Chez Frémok, janvier 2012, format 24 x 17 cm, 254 pages, 26 €
On termine par une fin. Le train où vont les choses est le seizième et dernier épisode des aventures de Philémon. Après 26 ans d’attente depuis l’avant dernier tome, Fred clôt ainsi les absurdes et poétiques voyages de son héros sur les lettres de l’océan Atlantique. Ceux dont l’enfance a été illuminée par les deux soleils du monde de l’Atlantique et chez qui l’interjection «Hum» et l’expression «Le fond de l’air est frais» provoquent à jamais un sourire teinté de spleen, doivent absolument se précipiter sur cet ultime opus.
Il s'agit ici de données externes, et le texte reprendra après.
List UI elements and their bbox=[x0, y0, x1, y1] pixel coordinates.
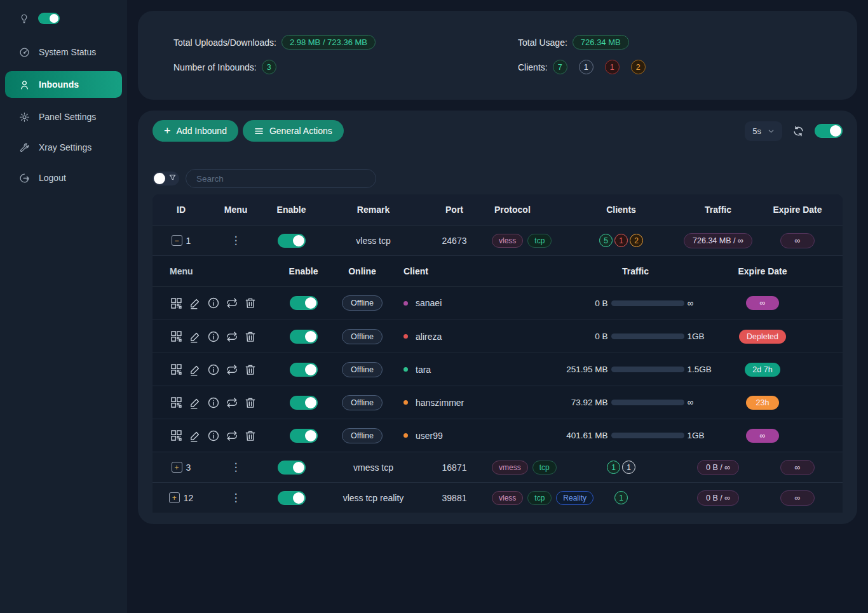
traffic-used: 0 B bbox=[559, 299, 608, 308]
refresh-icon[interactable] bbox=[792, 125, 804, 137]
traffic-used: 73.92 MB bbox=[559, 398, 608, 407]
client-count-badge: 1 bbox=[614, 234, 628, 247]
client-enable-toggle[interactable] bbox=[290, 296, 318, 310]
client-expire-badge: 23h bbox=[746, 396, 779, 410]
info-icon[interactable] bbox=[207, 363, 220, 376]
filter-toggle[interactable] bbox=[153, 172, 179, 185]
sidebar-item-panel-settings[interactable]: Panel Settings bbox=[0, 104, 127, 130]
stat-clients: Clients: 7 1 1 2 bbox=[518, 60, 646, 74]
toolbar: + Add Inbound General Actions 5s bbox=[153, 119, 843, 142]
sidebar-item-xray-settings[interactable]: Xray Settings bbox=[0, 135, 127, 160]
protocol-badge: vmess bbox=[492, 461, 528, 475]
traffic-limit: 1GB bbox=[688, 332, 713, 341]
table-row: + 3 ⋮ vmess tcp 16871 vmess tcp 1 1 0 B … bbox=[153, 452, 843, 482]
table-header: ID Menu Enable Remark Port Protocol Clie… bbox=[153, 194, 843, 225]
client-row: Offline tara 251.95 MB 1.5GB 2d 7h bbox=[153, 353, 843, 386]
edit-icon[interactable] bbox=[189, 330, 201, 343]
client-enable-toggle[interactable] bbox=[290, 363, 318, 377]
info-icon[interactable] bbox=[207, 429, 220, 442]
client-expire-badge: ∞ bbox=[746, 296, 779, 310]
toolbar-right: 5s bbox=[745, 121, 843, 141]
online-status-badge: Offline bbox=[342, 428, 383, 443]
client-traffic: 0 B ∞ bbox=[543, 299, 728, 308]
enable-toggle[interactable] bbox=[278, 461, 306, 475]
qr-code-icon[interactable] bbox=[170, 363, 183, 376]
stat-value-badge: 2.98 MB / 723.36 MB bbox=[281, 35, 376, 50]
online-status-badge: Offline bbox=[342, 362, 383, 377]
protocol-badge: vless bbox=[492, 491, 523, 505]
row-menu-icon[interactable]: ⋮ bbox=[231, 492, 241, 503]
row-menu-icon[interactable]: ⋮ bbox=[231, 462, 241, 473]
client-name: tara bbox=[416, 365, 431, 375]
auto-refresh-toggle[interactable] bbox=[815, 124, 843, 138]
qr-code-icon[interactable] bbox=[170, 396, 183, 409]
stat-label: Total Usage: bbox=[518, 37, 567, 48]
reset-traffic-icon[interactable] bbox=[226, 396, 238, 409]
general-actions-button[interactable]: General Actions bbox=[243, 120, 344, 142]
reset-traffic-icon[interactable] bbox=[226, 297, 238, 309]
clients-subtable: Menu Enable Online Client Traffic Expire… bbox=[153, 255, 843, 452]
client-enable-toggle[interactable] bbox=[290, 396, 318, 410]
delete-icon[interactable] bbox=[244, 429, 257, 442]
reset-traffic-icon[interactable] bbox=[226, 363, 238, 376]
sidebar-item-label: Inbounds bbox=[39, 79, 79, 90]
client-row: Offline user99 401.61 MB 1GB ∞ bbox=[153, 419, 843, 452]
client-row: Offline sanaei 0 B ∞ ∞ bbox=[153, 286, 843, 320]
delete-icon[interactable] bbox=[244, 363, 257, 376]
client-traffic: 251.95 MB 1.5GB bbox=[543, 365, 728, 374]
info-icon[interactable] bbox=[207, 396, 220, 409]
sidebar-item-logout[interactable]: Logout bbox=[0, 165, 127, 191]
collapse-row-button[interactable]: − bbox=[172, 235, 182, 246]
edit-icon[interactable] bbox=[189, 396, 201, 409]
funnel-icon bbox=[168, 173, 177, 182]
enable-toggle[interactable] bbox=[278, 234, 306, 248]
plus-icon: + bbox=[164, 125, 171, 137]
client-traffic: 0 B 1GB bbox=[543, 332, 728, 341]
row-menu-icon[interactable]: ⋮ bbox=[231, 235, 241, 246]
delete-icon[interactable] bbox=[244, 330, 257, 343]
client-enable-toggle[interactable] bbox=[290, 330, 318, 344]
delete-icon[interactable] bbox=[244, 396, 257, 409]
client-color-dot bbox=[403, 301, 408, 306]
edit-icon[interactable] bbox=[189, 297, 201, 309]
online-status-badge: Offline bbox=[342, 329, 383, 344]
hamburger-icon bbox=[254, 126, 264, 136]
sidebar: System Status Inbounds Panel Settings Xr… bbox=[0, 0, 127, 613]
stat-uploads-downloads: Total Uploads/Downloads: 2.98 MB / 723.3… bbox=[173, 35, 518, 50]
traffic-used: 401.61 MB bbox=[559, 431, 608, 440]
info-icon[interactable] bbox=[207, 330, 220, 343]
info-icon[interactable] bbox=[207, 297, 220, 309]
inbound-remark: vless tcp bbox=[321, 236, 426, 246]
reset-traffic-icon[interactable] bbox=[226, 330, 238, 343]
qr-code-icon[interactable] bbox=[170, 297, 183, 310]
client-enable-toggle[interactable] bbox=[290, 429, 318, 443]
theme-toggle[interactable] bbox=[38, 13, 60, 24]
sidebar-item-label: System Status bbox=[39, 47, 96, 57]
expire-date-badge: ∞ bbox=[780, 460, 815, 475]
delete-icon[interactable] bbox=[244, 297, 257, 309]
client-row: Offline alireza 0 B 1GB Depleted bbox=[153, 320, 843, 353]
traffic-progress-bar bbox=[611, 433, 684, 438]
stat-label: Total Uploads/Downloads: bbox=[173, 37, 276, 48]
traffic-used: 0 B bbox=[559, 332, 608, 341]
add-inbound-button[interactable]: + Add Inbound bbox=[153, 120, 238, 142]
inbound-remark: vless tcp reality bbox=[321, 493, 426, 503]
edit-icon[interactable] bbox=[189, 429, 201, 442]
refresh-interval-select[interactable]: 5s bbox=[745, 121, 782, 141]
qr-code-icon[interactable] bbox=[170, 330, 183, 343]
inbound-id: 3 bbox=[186, 462, 191, 473]
enable-toggle[interactable] bbox=[278, 491, 306, 505]
search-input[interactable] bbox=[186, 169, 376, 188]
stats-card: Total Uploads/Downloads: 2.98 MB / 723.3… bbox=[138, 11, 857, 100]
qr-code-icon[interactable] bbox=[170, 429, 183, 442]
expand-row-button[interactable]: + bbox=[172, 462, 182, 473]
expand-row-button[interactable]: + bbox=[169, 492, 180, 503]
reset-traffic-icon[interactable] bbox=[226, 429, 238, 442]
edit-icon[interactable] bbox=[189, 363, 201, 376]
sidebar-item-system-status[interactable]: System Status bbox=[0, 39, 127, 65]
client-count-badge: 1 bbox=[614, 491, 628, 504]
inbound-port: 24673 bbox=[426, 236, 483, 246]
client-color-dot bbox=[403, 400, 408, 405]
sidebar-item-inbounds[interactable]: Inbounds bbox=[5, 71, 122, 98]
stat-value-badge: 726.34 MB bbox=[573, 35, 629, 50]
Les autres, ne connaissent pas leur chance de pouvoir découvrir avec un œil neuf de telles merveilles et doivent d’urgence contacter leur libraire ou leur bibliothèque.
A la fin des années 80 donc, Fred entame ce 16ème tome. Sauf que le monsieur ne va pas bien. Chez tous les grands humoristes, il y a quelque chose de cassé et le bonhomme en est un très, très, grand. L’adjectif mélancolique est parfois galvaudé, mais dans le cas de l’auteur il est la parfaite description de ce qui plane au-dessus de son humour unique. Entre des épisodes dépressifs ponctués de tentatives d’en finir, une cure de désintoxication à l’alcool et une opération du cœur, ça ne va donc pas fort. Le début du récit s’en ressent d’ailleurs. Le hérisson n’est pas très en forme et notre héros à rayures est perdu en plein brouillard en compagnie de l’âne Anatole et de monsieur Barthélémy. Ce qui provoque cette épaisse et nauséabonde brume, c’est une fabuleuse créature dont l’auteur à le secret. La Lokoapattes, mi-machine mi-animal, a également le moral au fond des pattes. Elle est bien embourbée car elle carbure à la fumée imaginaire (tiens, tiens) et une grosse fuite l’empêche d’avancer. Comme sa bestiole, Fred est englué. A la page 24, parait-il. Il n’arrive à faire avancer son récit plus loin. Il passe alors par d’autres projets (dont l’indispensable histoire du Corbac aux Baskets) promettant régulièrement qu’il terminerait son histoire inachevée. C’est peu dire qu’on n’osait plus y croire depuis longtemps, mais voici donc qu’est finalement publié cet album.
Et voilà-t-y pas que ce final n’est rien de moins que bouleversant. On se gardera bien sûr, de dévoiler la formidable idée ayant fini par permettre à l’auteur d’achever cette série. Sachez juste que la boucle est bouclée. Que l’album est un bonheur total sur lequel peut planer une ombre suivant l’interprétation que vous voudrez bien faire des dernières pages. Que c’est surtout une superbe invitation à reprendre, encore et encore, les chemins tortueux et déjantés du monde des lettres de l’Atlantique.
Chez Dargaud, février 2013, format 31 x 25 cm, 40 pages, 14 €
SNIF ! Monsieur Fred est définitivement parti en voyage. Le bouclage de boucle de cet ultime album n’en est que plus beau. Comme une dernière acrobatie à couper le souffle, avant que le rideau ne tombe définitivement pour le petit cirque. Comme la superbe et dérisoire volonté de remettre un brin d’ordre, avant de quitter pour toujours une maison sublimement bordélique.
On y reviendra souvent, sur ces gradins et dans cette bicoque.